WORK ORDER:
Set down the data again in full, keeping every line exactly as it is.

Source records:
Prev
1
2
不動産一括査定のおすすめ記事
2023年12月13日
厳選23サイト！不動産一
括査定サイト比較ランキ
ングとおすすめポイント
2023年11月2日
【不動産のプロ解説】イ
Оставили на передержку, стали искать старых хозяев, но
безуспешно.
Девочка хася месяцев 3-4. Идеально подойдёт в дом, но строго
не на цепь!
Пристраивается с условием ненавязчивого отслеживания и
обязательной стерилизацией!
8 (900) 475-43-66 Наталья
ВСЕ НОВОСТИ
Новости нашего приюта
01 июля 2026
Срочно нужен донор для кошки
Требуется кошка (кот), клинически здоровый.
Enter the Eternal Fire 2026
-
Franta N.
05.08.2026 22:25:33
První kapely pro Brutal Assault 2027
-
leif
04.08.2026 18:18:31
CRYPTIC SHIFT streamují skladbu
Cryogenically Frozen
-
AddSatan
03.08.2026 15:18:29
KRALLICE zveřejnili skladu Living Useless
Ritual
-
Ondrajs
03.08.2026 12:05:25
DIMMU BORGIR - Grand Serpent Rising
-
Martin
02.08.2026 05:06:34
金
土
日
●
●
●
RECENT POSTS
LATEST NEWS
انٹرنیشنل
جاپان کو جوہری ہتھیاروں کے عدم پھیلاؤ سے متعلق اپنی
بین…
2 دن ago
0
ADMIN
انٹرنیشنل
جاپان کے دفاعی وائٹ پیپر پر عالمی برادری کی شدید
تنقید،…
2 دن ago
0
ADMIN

RESPONSE TO THE EXERCISE:
Prev
1
2
不動産一括査定のおすすめ記事
2023年12月13日
厳選23サイト！不動産一
括査定サイト比較ランキ
ングとおすすめポイント
2023年11月2日
【不動産のプロ解説】イ
Оставили на передержку, стали искать старых хозяев, но
безуспешно.
Девочка хася месяцев 3-4. Идеально подойдёт в дом, но строго
не на цепь!
Пристраивается с условием ненавязчивого отслеживания и
обязательной стерилизацией!
8 (900) 475-43-66 Наталья
ВСЕ НОВОСТИ
Новости нашего приюта
01 июля 2026
Срочно нужен донор для кошки
Требуется кошка (кот), клинически здоровый.
Enter the Eternal Fire 2026
-
Franta N.
05.08.2026 22:25:33
První kapely pro Brutal Assault 2027
-
leif
04.08.2026 18:18:31
CRYPTIC SHIFT streamují skladbu
Cryogenically Frozen
-
AddSatan
03.08.2026 15:18:29
KRALLICE zveřejnili skladu Living Useless
Ritual
-
Ondrajs
03.08.2026 12:05:25
DIMMU BORGIR - Grand Serpent Rising
-
Martin
02.08.2026 05:06:34
金
土
日
●
●
●
RECENT POSTS
LATEST NEWS
انٹرنیشنل
جاپان کو جوہری ہتھیاروں کے عدم پھیلاؤ سے متعلق اپنی
بین…
2 دن ago
0
ADMIN
انٹرنیشنل
جاپان کے دفاعی وائٹ پیپر پر عالمی برادری کی شدید
تنقید،…
2 دن ago
0
ADMIN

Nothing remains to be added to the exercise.